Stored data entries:
========

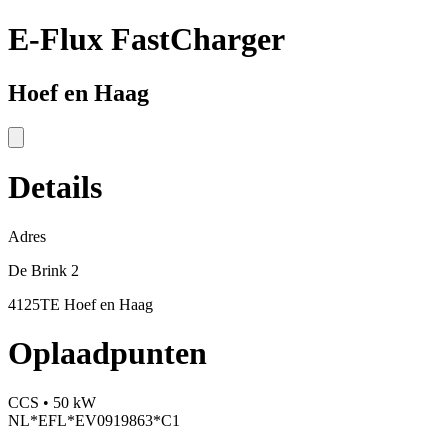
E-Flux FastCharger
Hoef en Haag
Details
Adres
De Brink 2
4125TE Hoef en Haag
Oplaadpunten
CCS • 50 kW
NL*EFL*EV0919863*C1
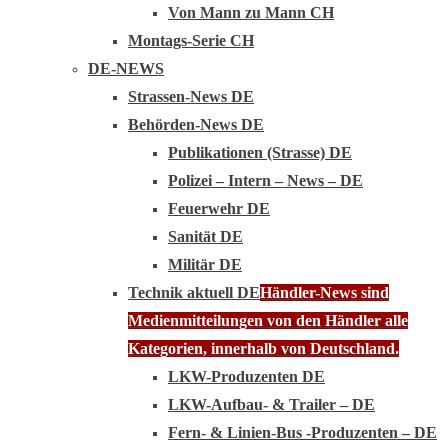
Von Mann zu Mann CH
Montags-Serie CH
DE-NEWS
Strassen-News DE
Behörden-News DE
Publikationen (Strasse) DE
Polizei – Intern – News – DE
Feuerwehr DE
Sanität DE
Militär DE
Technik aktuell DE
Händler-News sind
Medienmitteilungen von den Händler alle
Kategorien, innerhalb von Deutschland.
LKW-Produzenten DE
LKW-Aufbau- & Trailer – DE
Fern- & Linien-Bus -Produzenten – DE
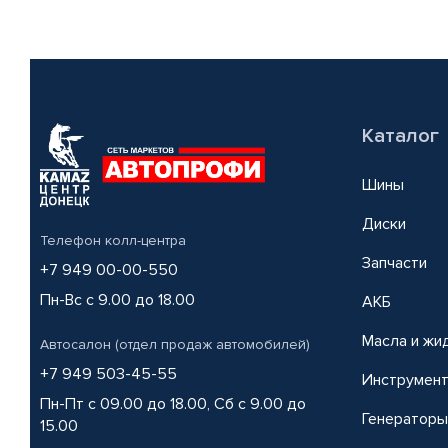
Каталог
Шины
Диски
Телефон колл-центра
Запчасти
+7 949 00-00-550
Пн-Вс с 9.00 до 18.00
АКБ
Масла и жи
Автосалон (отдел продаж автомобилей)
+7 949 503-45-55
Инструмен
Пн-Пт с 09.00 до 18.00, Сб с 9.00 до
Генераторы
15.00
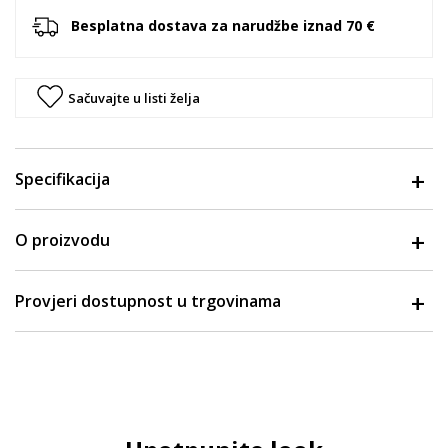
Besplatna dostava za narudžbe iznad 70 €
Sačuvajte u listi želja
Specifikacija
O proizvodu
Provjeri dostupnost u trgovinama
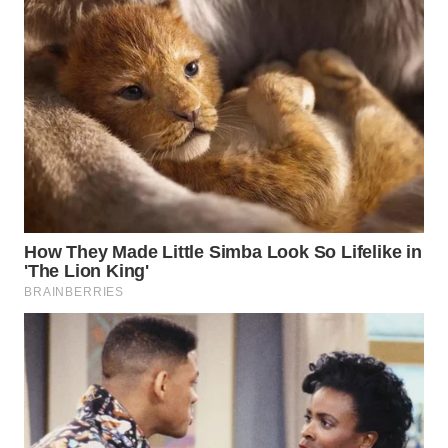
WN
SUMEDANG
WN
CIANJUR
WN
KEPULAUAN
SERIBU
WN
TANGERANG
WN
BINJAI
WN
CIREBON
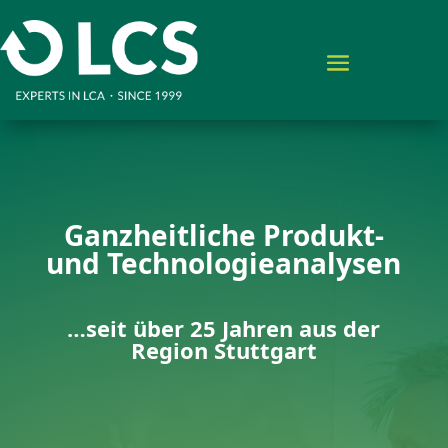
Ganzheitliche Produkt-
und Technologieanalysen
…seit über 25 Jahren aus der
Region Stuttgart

========

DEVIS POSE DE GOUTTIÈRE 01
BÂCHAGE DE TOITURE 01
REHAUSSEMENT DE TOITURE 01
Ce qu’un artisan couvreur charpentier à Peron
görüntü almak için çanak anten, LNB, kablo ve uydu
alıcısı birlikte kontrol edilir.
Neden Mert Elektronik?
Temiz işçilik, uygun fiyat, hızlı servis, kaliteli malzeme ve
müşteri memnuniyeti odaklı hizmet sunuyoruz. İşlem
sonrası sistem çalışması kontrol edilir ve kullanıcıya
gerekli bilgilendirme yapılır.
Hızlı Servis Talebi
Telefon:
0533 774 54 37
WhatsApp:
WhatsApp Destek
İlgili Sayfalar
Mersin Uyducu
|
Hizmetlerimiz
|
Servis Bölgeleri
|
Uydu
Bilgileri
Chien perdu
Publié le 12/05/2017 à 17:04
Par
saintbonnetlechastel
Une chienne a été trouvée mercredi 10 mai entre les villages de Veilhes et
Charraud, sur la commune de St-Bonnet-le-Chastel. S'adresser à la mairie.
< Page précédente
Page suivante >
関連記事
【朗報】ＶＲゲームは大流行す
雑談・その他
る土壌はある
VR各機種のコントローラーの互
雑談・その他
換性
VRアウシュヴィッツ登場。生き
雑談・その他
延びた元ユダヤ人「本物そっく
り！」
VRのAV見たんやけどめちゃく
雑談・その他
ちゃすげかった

========

→ **ABOUT THIS TASK**
When you reach the line with "Besplatna dostava za narudžbe iznad 70 €" in the records above, start writing out each line exactly, and stop after the line with "Region Stuttgart". Pictures stay out.

→ **RESULT OF THIS EXERCISE**
Besplatna dostava za narudžbe iznad 70 €
Sačuvajte u listi želja
Specifikacija
O proizvodu
Provjeri dostupnost u trgovinama
WN
SUMEDANG
WN
CIANJUR
WN
KEPULAUAN
SERIBU
WN
TANGERANG
WN
BINJAI
WN
CIREBON
Ganzheitliche Produkt-
und Technologieanalysen
…seit über 25 Jahren aus der
Region Stuttgart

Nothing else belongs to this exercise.